Серж меж тем покончил с балом и по просьбе Любочки рассказывал об экипаже, который был у него в Петербурге.

– А что в петербургском обществе думают об переселенческом вопросе? – прервал рассказчика высунувшийся из угла Петропавловский-Коронин.

– Да как-то ничего особенного, – отмахнулся Серж, ощутил себя в перекрестье удивленных взглядов, поправился. – То есть, что-то думают, конечно, но я этим, признаться, не очень интересовался.

– Поняа-атно, – саркастически протянул учитель, бросил на Надю выразительный взгляд и снова, как произнесшая реплику маска, убрался в свой угол.

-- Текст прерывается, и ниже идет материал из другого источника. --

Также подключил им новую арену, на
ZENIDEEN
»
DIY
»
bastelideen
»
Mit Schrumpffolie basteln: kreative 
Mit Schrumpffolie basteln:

– В дрожках-«эгоистах» сиденье вовсе нешироко, но это удобно, когда едешь вдвоем с дамой. Поневоле приходится обнимать ее за плечи. С обеих сторон два обтянутых кожей, лакированных крыла защищают от грязи, переходят в низкие подножки, ведь дверей у дрожек нет. Выкрашены в мой любимый цвет – цвет вороньего глаза, а по основному тону идет сетка из голубых и зеленых нитей. Сиденье обито сафьяном темных тонов. Под ногами – непременно мокет (некоторые стелят персидский ковер, но мне это всегда казалось слегка моветонным)…

– А-ах! – Аглая нервно поднялась с дивана и, ломая пальцы, принялась ходить вдоль отмерзших от жара и дыхания многих людей окон. Серж с удовольствием наблюдал за ее царственной походкой.

– А хомуты как устроены? – деловито спросила Надя. – По-французски или уж по-английски?

Любочка ожгла сестру неприязненным взглядом.

– Переселенческий вопрос занимает нынче все образованное сословие, – послышалось из угла.

– В какой глуши… Боже, в какой мы глуши! – Аглая коротко простонала сквозь стиснутые зубы.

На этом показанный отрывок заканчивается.